Who Are These Mythical “Short Sleepers” Who Only Need Four Hours a Night?

Only 3% of Americans have this genetic superpower

A jogger in front of sunrise.
It's nice to be a phenomenon. Short sleepers wake up whenever they please.
Photo by Sina Schuldt/picture alliance via Getty Images

Entrepreneurs like to go on podcasts and extoll the benefits of waking up before dawn. “Attacking” the day while everyone else is still asleep is their secret weapon, they say. They’ll then cite historical figures who reportedly slept less than five hours a night: Winston Churchill, Thomas Jefferson, Nikola Tesla.

But the young and ambitious creators who internalize this wisdom — and then spend years cursing their alarms and over-caffeinating their systems — should know that for some people, sleeping less isn’t a matter of grit. It’s a matter of genetics.

It’s possible that some of society’s most prolific early risers belong to an exclusive club known as “short sleepers.” The phenomenon has been studied by Ying-Hui Fu, a Professor of Neurology at UC-San Francisco’s Weill Institute for Neurosciences (and the recipient of the Harvard Medical School Division of Sleep Medicine Prize in 2021), for over a decade now.

The life of a short sleeper sounds almost too good to be true — they require just four to six hours of sleep per night in order to feel fully rested and “don’t suffer any of the adverse health effects associated with sleep deprivation,” according to Fu. Those adverse health effects are well-documented; for the 97% of the population that doesn’t have the luxury of “natural short sleep,” taking in less than seven hours of sleep on a nightly basis increases your risk of basically everything you don’t want. Obesity, depression, hypertension, diabetes, stroke, cardiovascular disease…you name it.

But despite clocking in well under seven hours each night, short sleepers actually exhibit desirable biomarkers across the board. Here’s an excerpt from Fu’s interview with UC San Francisco’s medical blotter in 2019: “Fu says researchers have found that short sleepers tend to be more optimistic, more energetic and better multitaskers. They also have a higher pain threshold, don’t suffer from jet lag and some researchers believe they may even live longer. Though the exact reasons for these benefits remain unknown, Fu and Ptáček think their work represents an important step toward understanding the connection between good sleep and overall health.”

The last point is key. By now, you’re probably feeling a little annoyed with these sleep-superheroes. (And especially if the influencer who yells at you through viral posts on LinkedIn is among their lucky ranks. No wonder that guy’s been so productive.) But know that whatever genetic irregularity is responsible for natural short sleep could pay us all back in kind.

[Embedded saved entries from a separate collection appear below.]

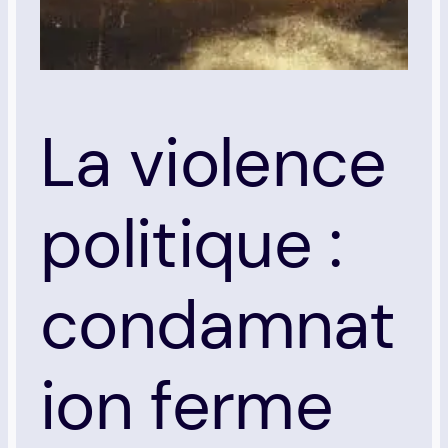
La violence
politique :
condamnat
ion ferme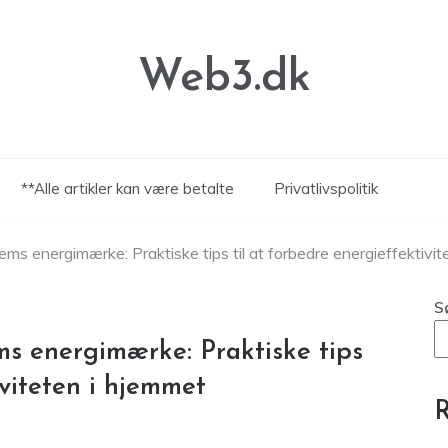
Web3.dk
**Alle artikler kan være betalte
Privatlivspolitik
ems energimærke: Praktiske tips til at forbedre energieffektivi
S
ms energimærke: Praktiske tips
iviteten i hjemmet
R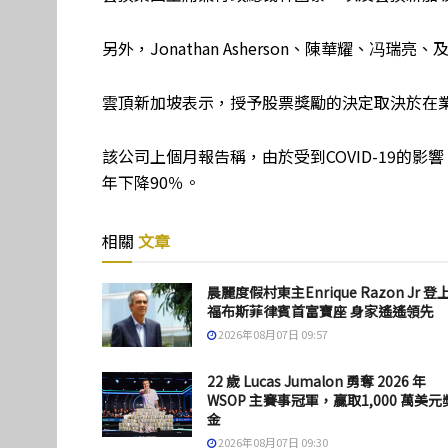
另外，Jonathan Asherson、陳華耀、冯瑞
雲頂新加坡表示，授予股票獎勵的決定取決於在
該公司上個月報告稱，由於受到COVID-19的影響
年下降90％。
相關
文章
晨麗度假村東主Enrique Razon Jr 登
福布斯菲律賓首富寶座 身家遙遙領先
2026年08月07日 09:57
22 歲 Lucas Jumalon 勇奪 2026 年
WSOP 主賽事冠軍，贏取1,000 萬美元
金
2026年08月07日 09:30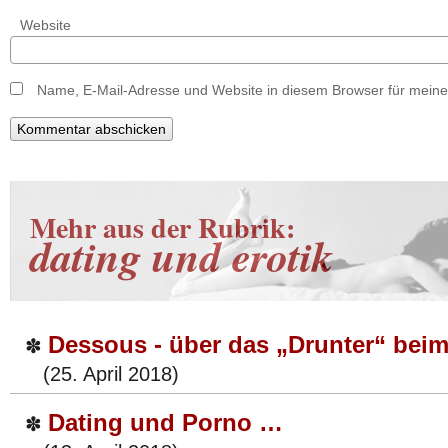
Website
Name, E-Mail-Adresse und Website in diesem Browser für mein
Mehr aus der Rubrik:
dating und erotik
Dessous - über das „Drunter“ beim
✽
(25. April 2018)
Dating und Porno …
✽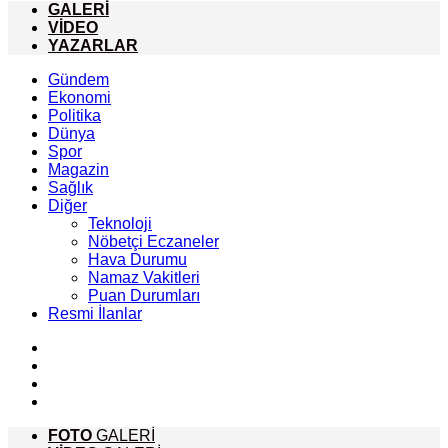
GALERİ
VİDEO
YAZARLAR
Gündem
Ekonomi
Politika
Dünya
Spor
Magazin
Sağlık
Diğer
Teknoloji
Nöbetçi Eczaneler
Hava Durumu
Namaz Vakitleri
Puan Durumları
Resmi İlanlar
FOTO
GALERİ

Earlier this year, Fui published another study which discovered that so-called “elite sleeper genes” might be protective against certain neurodegenerative diseases. Her team bred mice with the intention of developing Alzheimer’s, but also genetically modified the mice by giving them a DEC2 or Npsr1 gene mutation. (Both are common among short sleepers.) Lo and behold, the brains of these mice “developed much less of the hallmark aggregates associated with dementia.” Using different short-sleep genes (there are five that have been identified, as of now) and testing for other forms of dementia, the result was the same.

What does all of this mean? Well, instead of just focusing on eight nightly hours of sleep as an irrefutable holy grail, we might want to shift our focus to improving individual genetic codes. With Fui’s research, pharmaceutical drugs could one day “target” the genes that streamline quality, disease-fighting sleep (regardless of how many hours that’ll involve in bed each night). Down the line, as Freethink notes, scientists might even be able to use CRISPR gene-editing to “grant people short sleeper powers.”

Does that mean we’ll all become high-performing inventors overnight? That’s up to you. Fui has a surprisingly relaxed take on her groundbreaking research. She told The Wall Street Journal earlier this year, “Everybody can use more waking hours, even if you just watch movies.”